GDP sucks and the housing market is still in the doldrums.
Why not? Seems to me it is all relative.
If cash is losing value in the mattress, say, at 25% per year, all other factors equal, I'd gladly pay 5% per year TO the bank to hold that money.
I wonder how badly retirees living on the interest and dividends from the retirement plans will be hit.
No they aren't. People are pouring money into stocks because it's the only game in town. Banks and bonds pay < 1%, real estate is stagnant (unless you're Trump) so where does the average person put their 401k money?
My own view is that stocks are benefiting from a run to yield. Many blue chip stocks dividends are larger than long-term (10 to 30 year) T-Bond yields, and they have the added possibility of future appreciation.

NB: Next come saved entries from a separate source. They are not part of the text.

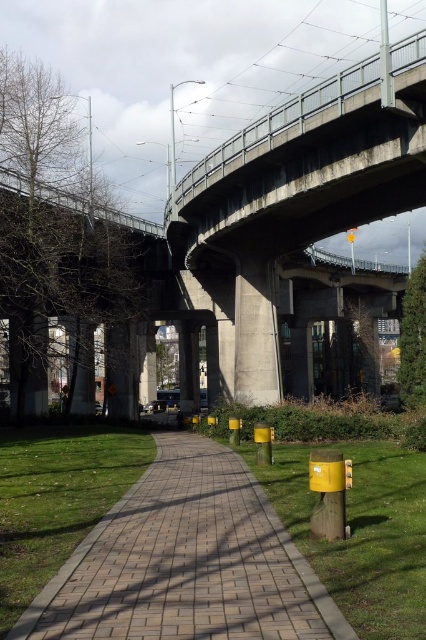 Question: Does brick paved walkway at center appear on the right side of metallic gray pole at upper right?

Choices:
 (A) no
 (B) yes

Answer: (A)

Question: Does brick paved walkway at center have a larger size compared to metallic gray pole at upper right?

Choices:
 (A) yes
 (B) no

Answer: (B)

Question: Among these objects, which one is nearest to the camera?

Choices:
 (A) metallic gray pole at upper right
 (B) brick paved walkway at center

Answer: (B)

Question: Is brick paved walkway at center above metallic gray pole at upper right?

Choices:
 (A) yes
 (B) no

Answer: (B)

Question: Which point is closer to the camera?

Choices:
 (A) (57, 576)
 (B) (393, 106)

Answer: (A)

Question: Which point appears farthest from the camera in this image?

Choices:
 (A) (72, 595)
 (B) (382, 56)

Answer: (B)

However, if inflation picks up—and the FED want some inflation—and bond yields go up, that argument will be gone, and stocks will take a tumble.
There are no good ways out of this global mess. If the global monetary/banking system collapsed, us "little folk" will go through a transition, for sure. It's the global elites who will lose out....and I'm all for that.
Well, the 2nd quarter ends today. Do you want to bet the first GDP figure is +0.1% or higher? Two consecutive quarters with negative GDP would definitional a recession - and Obama and the Rats will own it.
We’re in a depression.
I think stocks are overvalued right now but then again I could be wrong.